§ EXERCISE GOAL
Check each line of the data below for the string "kurma", then report how many lines have it and nothing else.

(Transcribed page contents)
+-------+
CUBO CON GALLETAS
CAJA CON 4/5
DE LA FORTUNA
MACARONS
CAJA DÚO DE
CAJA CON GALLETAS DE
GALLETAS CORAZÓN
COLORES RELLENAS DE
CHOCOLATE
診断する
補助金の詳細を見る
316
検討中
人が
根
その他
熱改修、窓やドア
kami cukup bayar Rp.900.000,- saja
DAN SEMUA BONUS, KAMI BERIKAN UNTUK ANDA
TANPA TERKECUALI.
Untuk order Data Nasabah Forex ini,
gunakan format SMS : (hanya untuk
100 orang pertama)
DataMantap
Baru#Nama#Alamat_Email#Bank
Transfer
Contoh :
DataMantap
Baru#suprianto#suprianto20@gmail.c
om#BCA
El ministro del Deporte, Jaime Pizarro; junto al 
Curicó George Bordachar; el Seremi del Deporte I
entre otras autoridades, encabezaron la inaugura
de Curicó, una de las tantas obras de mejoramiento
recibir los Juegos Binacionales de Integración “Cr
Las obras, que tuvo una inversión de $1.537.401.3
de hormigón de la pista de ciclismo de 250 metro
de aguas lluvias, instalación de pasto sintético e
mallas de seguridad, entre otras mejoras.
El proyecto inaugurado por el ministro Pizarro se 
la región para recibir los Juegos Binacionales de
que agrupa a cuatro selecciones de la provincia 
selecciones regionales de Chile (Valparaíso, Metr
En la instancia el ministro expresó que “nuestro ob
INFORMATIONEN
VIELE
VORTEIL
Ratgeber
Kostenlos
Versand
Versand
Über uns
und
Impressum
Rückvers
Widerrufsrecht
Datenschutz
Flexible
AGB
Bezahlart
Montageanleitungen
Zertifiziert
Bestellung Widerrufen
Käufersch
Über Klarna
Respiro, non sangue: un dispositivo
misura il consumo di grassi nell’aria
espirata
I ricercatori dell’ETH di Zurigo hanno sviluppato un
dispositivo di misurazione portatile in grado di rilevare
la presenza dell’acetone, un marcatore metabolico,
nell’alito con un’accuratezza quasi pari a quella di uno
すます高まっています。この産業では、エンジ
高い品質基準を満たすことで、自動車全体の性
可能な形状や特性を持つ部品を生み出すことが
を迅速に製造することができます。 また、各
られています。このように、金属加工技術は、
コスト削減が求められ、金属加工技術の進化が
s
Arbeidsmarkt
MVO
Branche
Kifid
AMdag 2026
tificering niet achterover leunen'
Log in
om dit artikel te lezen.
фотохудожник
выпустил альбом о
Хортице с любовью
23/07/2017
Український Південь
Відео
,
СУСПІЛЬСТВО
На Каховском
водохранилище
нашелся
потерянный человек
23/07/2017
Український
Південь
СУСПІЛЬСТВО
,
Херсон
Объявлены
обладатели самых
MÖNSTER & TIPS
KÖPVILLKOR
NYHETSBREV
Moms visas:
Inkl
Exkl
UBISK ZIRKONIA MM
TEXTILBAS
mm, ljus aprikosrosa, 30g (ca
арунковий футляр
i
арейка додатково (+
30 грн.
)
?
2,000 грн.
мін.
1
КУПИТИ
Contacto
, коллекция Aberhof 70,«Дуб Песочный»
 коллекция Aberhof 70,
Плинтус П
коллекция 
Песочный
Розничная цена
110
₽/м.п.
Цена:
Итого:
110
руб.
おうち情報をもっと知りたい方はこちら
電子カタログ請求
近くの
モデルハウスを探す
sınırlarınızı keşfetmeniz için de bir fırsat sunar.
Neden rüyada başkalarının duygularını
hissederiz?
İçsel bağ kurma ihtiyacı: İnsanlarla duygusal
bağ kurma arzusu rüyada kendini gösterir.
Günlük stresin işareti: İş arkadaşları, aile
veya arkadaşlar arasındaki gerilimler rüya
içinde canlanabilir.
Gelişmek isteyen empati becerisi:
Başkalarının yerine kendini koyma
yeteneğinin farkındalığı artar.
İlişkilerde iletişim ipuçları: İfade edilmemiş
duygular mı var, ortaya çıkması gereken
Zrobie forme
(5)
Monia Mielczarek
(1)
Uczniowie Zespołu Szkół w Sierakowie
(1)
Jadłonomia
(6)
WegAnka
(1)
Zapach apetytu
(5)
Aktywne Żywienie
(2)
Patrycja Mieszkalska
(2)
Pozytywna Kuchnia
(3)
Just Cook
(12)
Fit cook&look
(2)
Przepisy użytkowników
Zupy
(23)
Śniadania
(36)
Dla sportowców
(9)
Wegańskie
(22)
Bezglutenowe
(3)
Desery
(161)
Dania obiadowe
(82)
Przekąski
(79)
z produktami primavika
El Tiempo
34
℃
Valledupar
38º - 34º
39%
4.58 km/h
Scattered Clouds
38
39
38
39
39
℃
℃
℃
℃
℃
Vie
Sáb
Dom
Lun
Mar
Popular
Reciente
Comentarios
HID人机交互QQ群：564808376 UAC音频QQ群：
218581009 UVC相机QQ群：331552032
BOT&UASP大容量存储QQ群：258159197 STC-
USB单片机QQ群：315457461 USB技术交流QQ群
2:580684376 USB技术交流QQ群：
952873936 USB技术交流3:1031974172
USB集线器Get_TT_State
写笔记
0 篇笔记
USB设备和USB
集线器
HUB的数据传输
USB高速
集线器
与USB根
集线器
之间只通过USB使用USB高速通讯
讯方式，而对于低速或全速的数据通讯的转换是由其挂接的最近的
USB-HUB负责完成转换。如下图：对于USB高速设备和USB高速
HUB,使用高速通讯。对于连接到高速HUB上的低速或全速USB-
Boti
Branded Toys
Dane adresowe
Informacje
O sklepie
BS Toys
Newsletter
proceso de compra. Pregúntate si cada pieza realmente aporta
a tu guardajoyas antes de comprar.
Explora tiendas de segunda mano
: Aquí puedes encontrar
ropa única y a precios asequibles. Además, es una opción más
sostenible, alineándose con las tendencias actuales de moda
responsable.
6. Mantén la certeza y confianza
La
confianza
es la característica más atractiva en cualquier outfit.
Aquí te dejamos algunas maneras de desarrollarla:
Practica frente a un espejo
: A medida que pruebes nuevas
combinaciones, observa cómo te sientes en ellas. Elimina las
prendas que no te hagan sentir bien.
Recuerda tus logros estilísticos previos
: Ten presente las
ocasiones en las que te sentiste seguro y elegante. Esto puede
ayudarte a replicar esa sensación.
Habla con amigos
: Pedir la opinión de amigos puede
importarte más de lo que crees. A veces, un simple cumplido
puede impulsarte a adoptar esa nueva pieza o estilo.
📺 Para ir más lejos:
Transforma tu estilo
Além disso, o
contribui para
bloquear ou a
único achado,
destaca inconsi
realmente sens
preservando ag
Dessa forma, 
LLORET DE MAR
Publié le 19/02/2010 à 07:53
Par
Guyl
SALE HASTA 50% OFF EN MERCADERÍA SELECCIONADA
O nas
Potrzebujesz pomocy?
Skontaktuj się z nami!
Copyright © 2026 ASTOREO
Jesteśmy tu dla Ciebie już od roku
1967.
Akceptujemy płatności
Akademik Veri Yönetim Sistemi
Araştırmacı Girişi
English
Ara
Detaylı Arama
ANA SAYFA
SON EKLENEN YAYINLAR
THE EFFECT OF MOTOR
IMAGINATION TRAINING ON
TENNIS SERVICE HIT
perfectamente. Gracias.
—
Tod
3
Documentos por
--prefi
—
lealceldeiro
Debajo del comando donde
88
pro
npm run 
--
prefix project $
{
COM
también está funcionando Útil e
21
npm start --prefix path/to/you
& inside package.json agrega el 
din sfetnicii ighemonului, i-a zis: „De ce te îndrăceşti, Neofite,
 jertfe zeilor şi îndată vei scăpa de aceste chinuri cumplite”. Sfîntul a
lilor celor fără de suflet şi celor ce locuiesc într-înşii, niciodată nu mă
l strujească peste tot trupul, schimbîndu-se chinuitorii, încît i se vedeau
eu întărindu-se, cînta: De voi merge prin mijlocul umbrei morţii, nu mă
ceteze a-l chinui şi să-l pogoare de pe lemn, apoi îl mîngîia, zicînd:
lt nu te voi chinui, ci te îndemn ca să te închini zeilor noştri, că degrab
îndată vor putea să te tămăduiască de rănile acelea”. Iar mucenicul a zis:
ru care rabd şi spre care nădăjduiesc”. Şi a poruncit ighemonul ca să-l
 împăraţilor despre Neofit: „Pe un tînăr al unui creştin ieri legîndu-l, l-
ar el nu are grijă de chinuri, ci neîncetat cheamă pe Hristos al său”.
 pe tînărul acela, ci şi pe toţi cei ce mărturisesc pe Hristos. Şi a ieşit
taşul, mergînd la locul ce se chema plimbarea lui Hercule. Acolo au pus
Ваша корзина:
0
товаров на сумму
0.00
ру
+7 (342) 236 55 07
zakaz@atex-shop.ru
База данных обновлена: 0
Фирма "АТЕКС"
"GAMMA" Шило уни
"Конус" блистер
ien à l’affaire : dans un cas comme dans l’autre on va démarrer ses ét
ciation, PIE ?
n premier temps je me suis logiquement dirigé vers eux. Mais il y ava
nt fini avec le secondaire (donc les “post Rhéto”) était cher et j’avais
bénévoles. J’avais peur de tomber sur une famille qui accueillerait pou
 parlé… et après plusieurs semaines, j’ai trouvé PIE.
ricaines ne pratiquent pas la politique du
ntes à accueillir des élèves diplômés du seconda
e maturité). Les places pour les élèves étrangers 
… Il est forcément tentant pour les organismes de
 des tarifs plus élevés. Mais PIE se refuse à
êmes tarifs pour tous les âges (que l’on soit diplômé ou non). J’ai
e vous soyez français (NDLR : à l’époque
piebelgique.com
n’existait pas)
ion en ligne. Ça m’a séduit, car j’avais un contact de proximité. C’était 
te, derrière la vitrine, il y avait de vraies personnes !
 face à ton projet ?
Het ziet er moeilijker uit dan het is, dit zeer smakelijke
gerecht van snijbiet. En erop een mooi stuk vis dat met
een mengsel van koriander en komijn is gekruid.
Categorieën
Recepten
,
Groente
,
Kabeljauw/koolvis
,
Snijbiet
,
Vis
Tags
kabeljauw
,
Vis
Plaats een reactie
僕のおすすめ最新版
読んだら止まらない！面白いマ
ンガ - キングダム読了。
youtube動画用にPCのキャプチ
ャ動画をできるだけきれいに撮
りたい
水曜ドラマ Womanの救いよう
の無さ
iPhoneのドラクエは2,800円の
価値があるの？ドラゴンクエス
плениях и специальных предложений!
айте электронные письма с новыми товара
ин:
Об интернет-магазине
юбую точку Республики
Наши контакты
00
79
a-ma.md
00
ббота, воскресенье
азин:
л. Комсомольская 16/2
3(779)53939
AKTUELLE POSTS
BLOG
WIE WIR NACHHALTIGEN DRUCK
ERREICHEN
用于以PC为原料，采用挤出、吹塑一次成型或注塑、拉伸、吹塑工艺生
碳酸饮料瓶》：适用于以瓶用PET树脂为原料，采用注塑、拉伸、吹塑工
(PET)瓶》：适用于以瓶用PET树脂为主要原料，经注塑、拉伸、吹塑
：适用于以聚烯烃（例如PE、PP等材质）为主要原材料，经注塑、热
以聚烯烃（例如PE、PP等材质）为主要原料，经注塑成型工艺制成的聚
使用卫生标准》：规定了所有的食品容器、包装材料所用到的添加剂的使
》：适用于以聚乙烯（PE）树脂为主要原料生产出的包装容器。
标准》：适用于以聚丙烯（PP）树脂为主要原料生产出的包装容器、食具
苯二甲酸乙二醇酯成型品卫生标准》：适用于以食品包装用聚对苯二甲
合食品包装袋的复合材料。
+-------+
§ ANSWER TO THIS TASK
2